思えば彼女には本当に悪いことをしたと思う。初めて会った一年前の十月十日から。特別なことは何もしてやれなかった。ましてや普通のことでさえ満足にはしてやれていないことがあった。それでも彼女は黙って僕の隣りにいてくれた。何も言わず、何もせずに、ただいてくれた。それがどん底にいた僕にはどれだけ救いだったか。だからこそもう一個だけ聞いておきたいことがあった。
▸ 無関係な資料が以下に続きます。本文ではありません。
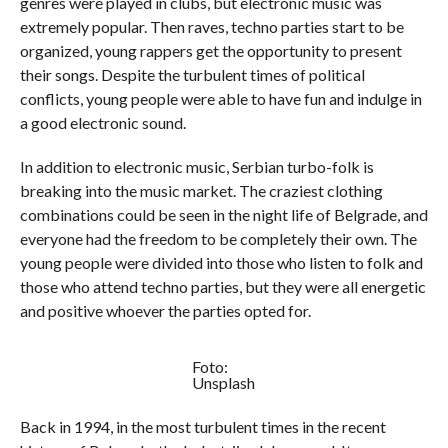
genres were played in clubs, but electronic music was
extremely popular. Then raves, techno parties start to be
organized, young rappers get the opportunity to present
their songs. Despite the turbulent times of political
conflicts, young people were able to have fun and indulge in
a good electronic sound.
In addition to electronic music, Serbian turbo-folk is
breaking into the music market. The craziest clothing
combinations could be seen in the night life of Belgrade, and
everyone had the freedom to be completely their own. The
young people were divided into those who listen to folk and
those who attend techno parties, but they were all energetic
and positive whoever the parties opted for.
Foto:
Unsplash
Back in 1994, in the most turbulent times in the recent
本当に今日の僕は大胆だと思う。でも、今日ぐらいはいいよね。だから思い切って訊ねた。
「君はこの一年間、幸せだった?」
彼女は何も言わなかった。 相変わらず窓の外の景色を眺めている。
だけれど。
だけれど少しだけ、頷いてくれたような気がした。
電車の揺れでそう見えたのかもしれない。曖昧な態度を取らない彼女のことだからその可能性が大きい。
でも。
それでもいいかな、と思えた。
時間は掛かったけどやっとそう思えるようになった。
あれだけ他人と距離を置きたがる彼女が初めて、初めて僕に笑顔を見せてくれたのだから。僕も目を逸らしてはいけないのだ、この時を。
窓外の稲穂はまばゆい輝きを放ちながら今も手を振ってくれている。隣に座っているこの子もまた僕には眩しくも尊く、幽かに揺れ動くのはなにも電車と彼女だけではなかった。